The Ester Republic

the national rag of the people's republic of independent ester

Volume 5, number 8, September 2003

Say What?
© 2003 by Ross Coen, Fairbanks MediaWatch

"I am in control here."

Thus spake Al Haig on March 30, 1981, the day President Ronald Reagan was shot. In clearly forgetting his grade-school civics lesson on the constitutional chain of succession, the Secretary of State provided journalists with something of a dilemma: how to report the comments of a high-ranking official that are so widely off the mark.

Whatever duty a journalist holds to report the remarks of an influential newsmaker is balanced by the responsibility of contextualizing those comments. A good reporter wouldn’t dream of letting such an inaccurate statement go unchecked, yet just as parody is killed by its own explanation, some such statements can stand alone, containing precisely enough lunacy to be self-mocking. Indeed, few reporters had to inform their audiences that Haig was off his rocker.

Here in Alaska, tales of mind-numbing public pronouncements abound. Until Governor Frank vacated the nation’s capital for the state’s last year, the Beltway triumvirate of Stevens-Murkowski-Young spent over two decades uttering absurdities too numerous to count. Though often good for a chuckle—like the time during the pipeline debates of 1969 when Sen. Stevens, in a pique of anti-environmental rage, informed a panel of scientists that "there are no living organisms on the North Slope"—occasionally our Congressional delegation let slip wrong-headed comments on issues deadly serious.

This month, on the second anniversary of the terrorist attacks in New York and Washington, let’s look back at our very own Frank Murkowski and Don Young, and their ridiculous comments shortly after 9/11.

Within hours of the attacks Murkowski, then a U.S. Senator, was questioning the potential link between oil imports from the Middle East and the funding sources for terrorism. His speculative and prejudicial comments came long before any credible, not to mention conclusive, link to the region could be established, and were firmly rooted in the senator’s long-standing advocacy for opening ANWR to development. Amid much misinformation and rampant speculation that chaotic day, Murkowski’s opportunistic comments still attracted some media attention.

Yet one recalls the Oklahoma City bombing in 1995, when politicians and pundits alike quickly seized on the belief that brown-skinned foreigners just had to be involved. The reality, of course, proved much more difficult for knee-jerk commentators to accept: the bomber was a clean-cut kid from Buffalo, New York, and a military veteran at that.

By Sept. 14, 2001, Murkowski was still pressing a connection between oil imports and terrorism. An article in the business section of that day’s Anchorage Daily News noted the senator’s intent to investigate funding sources for both Osama bin Laden and Saddam Hussein.

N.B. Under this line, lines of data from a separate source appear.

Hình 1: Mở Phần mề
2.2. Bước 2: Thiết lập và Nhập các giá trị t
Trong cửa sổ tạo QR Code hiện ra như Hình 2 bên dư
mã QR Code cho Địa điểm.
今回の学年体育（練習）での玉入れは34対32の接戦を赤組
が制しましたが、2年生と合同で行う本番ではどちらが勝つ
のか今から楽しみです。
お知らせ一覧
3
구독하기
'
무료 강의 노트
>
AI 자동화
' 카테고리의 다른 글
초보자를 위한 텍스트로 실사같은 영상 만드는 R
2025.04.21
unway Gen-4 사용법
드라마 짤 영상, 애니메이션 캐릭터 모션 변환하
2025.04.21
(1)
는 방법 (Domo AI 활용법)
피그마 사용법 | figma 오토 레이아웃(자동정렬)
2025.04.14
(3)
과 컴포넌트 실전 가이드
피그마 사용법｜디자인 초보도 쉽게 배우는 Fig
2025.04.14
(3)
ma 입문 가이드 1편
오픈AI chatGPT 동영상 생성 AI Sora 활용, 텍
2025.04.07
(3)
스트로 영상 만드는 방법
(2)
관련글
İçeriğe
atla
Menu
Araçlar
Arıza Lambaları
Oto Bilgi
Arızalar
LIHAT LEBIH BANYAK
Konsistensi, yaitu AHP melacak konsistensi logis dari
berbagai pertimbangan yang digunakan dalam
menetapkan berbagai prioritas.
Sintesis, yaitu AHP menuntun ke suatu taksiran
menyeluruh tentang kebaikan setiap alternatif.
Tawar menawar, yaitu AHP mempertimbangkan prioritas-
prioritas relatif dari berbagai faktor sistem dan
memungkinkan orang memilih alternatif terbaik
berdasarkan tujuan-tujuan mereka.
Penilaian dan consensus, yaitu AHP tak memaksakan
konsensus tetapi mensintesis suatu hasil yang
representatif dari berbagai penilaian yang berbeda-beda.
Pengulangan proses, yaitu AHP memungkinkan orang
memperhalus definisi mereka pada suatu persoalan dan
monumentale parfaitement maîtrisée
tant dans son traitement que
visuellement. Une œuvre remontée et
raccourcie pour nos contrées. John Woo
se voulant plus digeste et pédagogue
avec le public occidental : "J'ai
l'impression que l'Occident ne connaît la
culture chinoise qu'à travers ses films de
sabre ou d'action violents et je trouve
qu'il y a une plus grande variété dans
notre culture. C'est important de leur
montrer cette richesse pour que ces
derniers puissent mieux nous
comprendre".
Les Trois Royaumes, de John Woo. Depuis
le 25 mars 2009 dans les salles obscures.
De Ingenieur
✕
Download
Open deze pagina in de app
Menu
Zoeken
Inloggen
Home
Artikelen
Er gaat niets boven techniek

Incredibly, when readers of the ADN turned to the opinion page of that very same edition, they found a column by Murkowski advising: "We should not presume to know the terrorist planners’ identity with certainty. We must be careful not to prejudge any group." Never mind that he had been doing exactly that since only hours after the attacks.

Representative Don Young did his senatorial colleague one better on 9/11 with remarks that caused one commentator to surmise the congressman had gone "straight to nutville." The statement, made only hours after the attacks, must be read in full to be believed:

If you watched what happened [at previous protests] in Genoa, in Italy, and even in Seattle, there’s some expertise in that field. I’m not sure they’re that dedicated but eco-terrorists—which are really based in Seattle—there’s a strong possibility that could be one of the groups.

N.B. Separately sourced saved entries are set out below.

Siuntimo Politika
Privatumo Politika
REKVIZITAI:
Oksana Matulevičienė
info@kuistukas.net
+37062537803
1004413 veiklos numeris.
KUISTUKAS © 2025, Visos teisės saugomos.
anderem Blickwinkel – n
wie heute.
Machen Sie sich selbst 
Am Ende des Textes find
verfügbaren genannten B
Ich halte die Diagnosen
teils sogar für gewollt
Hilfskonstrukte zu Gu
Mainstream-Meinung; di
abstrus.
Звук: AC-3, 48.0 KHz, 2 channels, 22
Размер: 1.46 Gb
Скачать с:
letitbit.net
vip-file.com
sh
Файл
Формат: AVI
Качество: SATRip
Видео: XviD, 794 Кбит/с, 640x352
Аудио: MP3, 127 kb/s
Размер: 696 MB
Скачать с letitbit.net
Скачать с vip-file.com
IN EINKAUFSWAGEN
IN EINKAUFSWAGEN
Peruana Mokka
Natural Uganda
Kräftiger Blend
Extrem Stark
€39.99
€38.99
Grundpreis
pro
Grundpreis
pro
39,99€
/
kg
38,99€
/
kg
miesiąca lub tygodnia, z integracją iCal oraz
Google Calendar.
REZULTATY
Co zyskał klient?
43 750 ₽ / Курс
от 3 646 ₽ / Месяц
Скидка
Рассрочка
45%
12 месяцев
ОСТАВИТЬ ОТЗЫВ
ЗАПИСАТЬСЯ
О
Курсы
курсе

This writer engaged a lengthy correspondence with Mr. Young regarding the basis for his comments. (Perhaps I shouldn’t call it a lengthy correspondence, exactly: I wrote a dozen letters, to each of Young’s Alaska offices, over a two-month period before receiving a rather testy reply.) What did the congressman know that led him to conclude this was a "strong possibility"? Was he part of a top-secret meeting where the burgeoning investigation pointed immediately to bunny-huggers from Seattle?

In his reply, Young noted that recent years have witnessed a rise in eco-terrorism throughout the country. That’s it. On that basis alone, our congressman judged a "strong possibility" that wacko environmentalists—whose crimes heretofore consisted largely of breaking into animal research labs and setting free hundreds of rabbits—somehow found the will to hijack four airplanes and ram three of them into icons of American economic and military might. (Gee, it doesn’t sound so crazy when I say it out loud like that!)

Many Alaska news outlets entirely ignored Young’s remarks. Perhaps their idiocy was simply too much to bear. Or, more likely, the media found themselves with much, much bigger stories on their hands that Tuesday in September. And while I normally would criticize the media for failing to contextualize an official’s comments, in this case our elected representatives ably planted within their own remarks just the right dose of pompous buffoonery.